Check the documents then. If it is your car hide the spare keys in case you need them.

Please, please accept that this is not how a functional relationship works.

ShebaShimmyShake · 15/10/2016 20:06

You have two cars and you're not the registered owner for the one intended for you? And he keeps the keys?

You're little more than a prisoner. I'd say you're in a gilded cage but there's nothing even superficially pleasant about it.

I bet I know what comes next if you try to confront him. You've got mental health issues (I wonder why!) that he'll threaten to use against you in a divorce case, right? Right? Because you'd have to be ill to leave a man like him, right? And he decides if you're sane, right?

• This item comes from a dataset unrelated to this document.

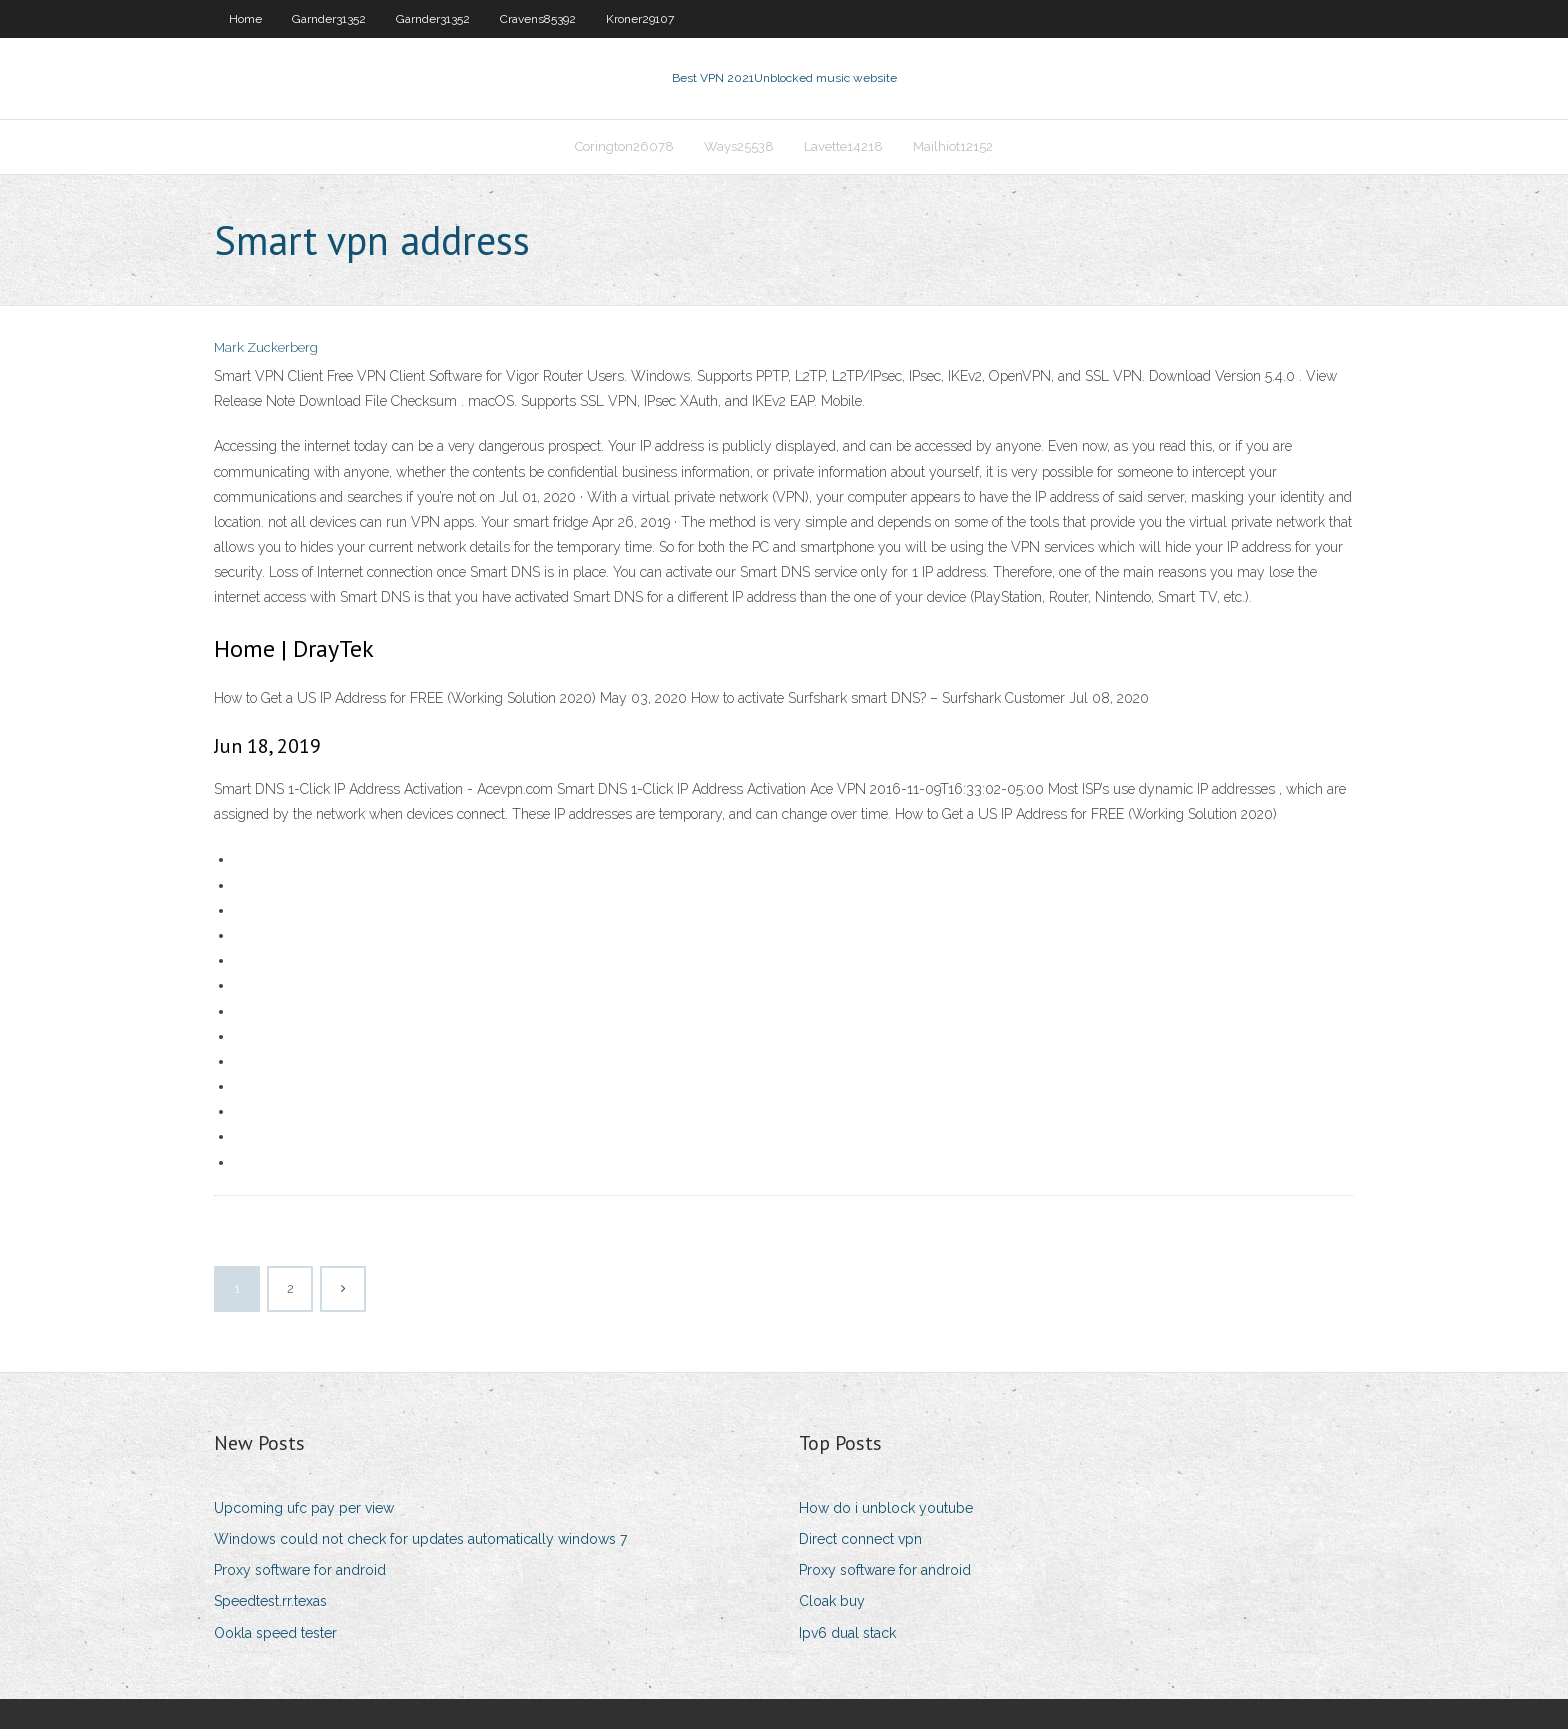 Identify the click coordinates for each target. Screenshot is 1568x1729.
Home (245, 19)
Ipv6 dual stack (847, 1633)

Chippednailvarnishing · 15/10/2016 20:06

If you can't control your money, you can't control your life.

You are clearly living without any autonomy and more worryingly it doesn't seem to occur to you to question what is going on around you.

NotAnotherUserName1234 · 15/10/2016 20:06

Do you have fully comp, have you been driving over 3 years? over aged 21? then chances are you have 3rd party fire & theft to drive other cars.

In other news please read 'A woman in your own right' and take a look at 'the freedom program'

Madinche1sea · 15/10/2016 20:07

HOW can you be married with separate finances. His money is yours and vice versa. If you can have a child together, surely you can have a joint account?
What do you mean he HOLDS the car keys?
How can you live like this?

Doublemint · 15/10/2016 20:07

Jeez he sounds very very controlling and abusive.
It comes across as he has worn you down and made you feel reliant on him and his super amazing financial skills. I highly suspect he is gaslighting you.
The whole " who owns the car" issue is fucked up. If he got you a car it is yours to drive and access whenever you require it.
It is not something you get as a reward for being "good". He can only take you off of insurance if he is the main person named on the policy. Sort that out and get your own insurance. Tell him you want to be named as registered keeper of the vehicle as it was a gift to you.
Then I'd be seriously thinking its time to get in your car and leave.

Notonthetrain · 15/10/2016 20:07

I don't have any mental health conditions? I'm worried now do I sound like I do??

OP posts:
ShebaShimmyShake · 15/10/2016 20:08

I doubt this pig of a man lets her know where the documents are. Ring DVLA on Monday and find out. Unlikely her jailer would have put her name on it.